DATA IN THIS EXERCISE:

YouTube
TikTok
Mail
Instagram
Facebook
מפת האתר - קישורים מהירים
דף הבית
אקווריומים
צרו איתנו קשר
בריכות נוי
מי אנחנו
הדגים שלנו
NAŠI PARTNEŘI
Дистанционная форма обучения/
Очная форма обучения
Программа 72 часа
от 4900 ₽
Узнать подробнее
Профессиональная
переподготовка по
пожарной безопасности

==

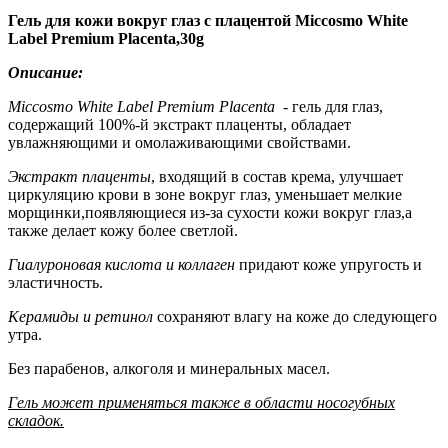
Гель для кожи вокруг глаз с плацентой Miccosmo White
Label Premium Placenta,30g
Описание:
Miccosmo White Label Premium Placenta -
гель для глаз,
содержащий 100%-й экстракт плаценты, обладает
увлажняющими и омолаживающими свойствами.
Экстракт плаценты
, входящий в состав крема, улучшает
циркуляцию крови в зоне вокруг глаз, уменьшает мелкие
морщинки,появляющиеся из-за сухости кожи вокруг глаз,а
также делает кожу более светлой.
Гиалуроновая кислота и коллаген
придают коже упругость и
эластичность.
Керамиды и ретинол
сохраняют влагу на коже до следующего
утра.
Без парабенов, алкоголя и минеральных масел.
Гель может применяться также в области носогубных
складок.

...

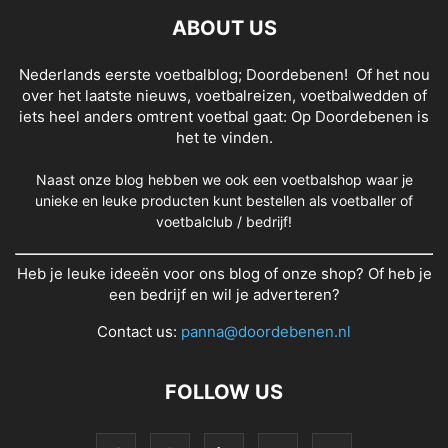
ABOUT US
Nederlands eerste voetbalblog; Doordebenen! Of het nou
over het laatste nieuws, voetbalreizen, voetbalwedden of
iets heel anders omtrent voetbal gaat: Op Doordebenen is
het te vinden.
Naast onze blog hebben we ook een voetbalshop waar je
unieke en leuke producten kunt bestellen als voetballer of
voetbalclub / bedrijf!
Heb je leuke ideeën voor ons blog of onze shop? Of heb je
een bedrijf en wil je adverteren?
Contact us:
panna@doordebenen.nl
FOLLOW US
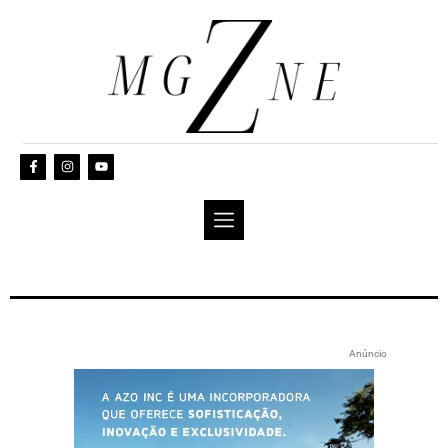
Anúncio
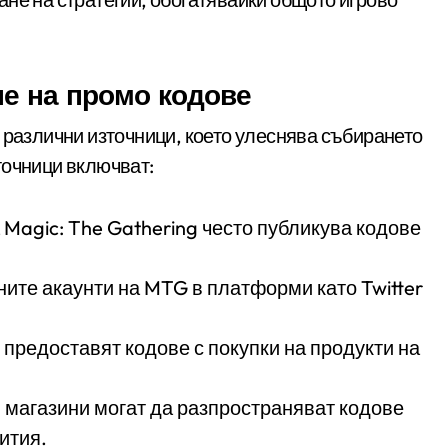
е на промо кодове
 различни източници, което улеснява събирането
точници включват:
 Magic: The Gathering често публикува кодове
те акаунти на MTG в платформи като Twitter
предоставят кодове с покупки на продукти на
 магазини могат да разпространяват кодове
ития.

GOAL OF THE EXERCISE: Only one number is wanted: how many lines of the listing above hold the word "onze".

YOUR SOLUTION: 2